*** PROVIDED MATERIAL Section Begins ***

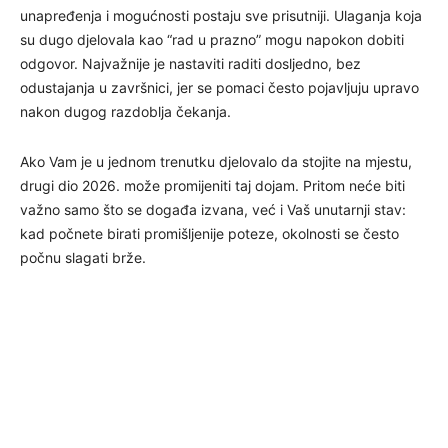
unapređenja i mogućnosti postaju sve prisutniji. Ulaganja koja
su dugo djelovala kao “rad u prazno” mogu napokon dobiti
odgovor. Najvažnije je nastaviti raditi dosljedno, bez
odustajanja u završnici, jer se pomaci često pojavljuju upravo
nakon dugog razdoblja čekanja.
Ako Vam je u jednom trenutku djelovalo da stojite na mjestu,
drugi dio 2026. može promijeniti taj dojam. Pritom neće biti
važno samo što se događa izvana, već i Vaš unutarnji stav:
kad počnete birati promišljenije poteze, okolnosti se često
počnu slagati brže.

*** PROVIDED MATERIAL Section Ends ***

## PROBLEM STATEMENT
Give the entries again exactly. Pictures stay out.

## RESPONSE TO THE EXERCISE
unapređenja i mogućnosti postaju sve prisutniji. Ulaganja koja
su dugo djelovala kao “rad u prazno” mogu napokon dobiti
odgovor. Najvažnije je nastaviti raditi dosljedno, bez
odustajanja u završnici, jer se pomaci često pojavljuju upravo
nakon dugog razdoblja čekanja.
Ako Vam je u jednom trenutku djelovalo da stojite na mjestu,
drugi dio 2026. može promijeniti taj dojam. Pritom neće biti
važno samo što se događa izvana, već i Vaš unutarnji stav:
kad počnete birati promišljenije poteze, okolnosti se često
počnu slagati brže.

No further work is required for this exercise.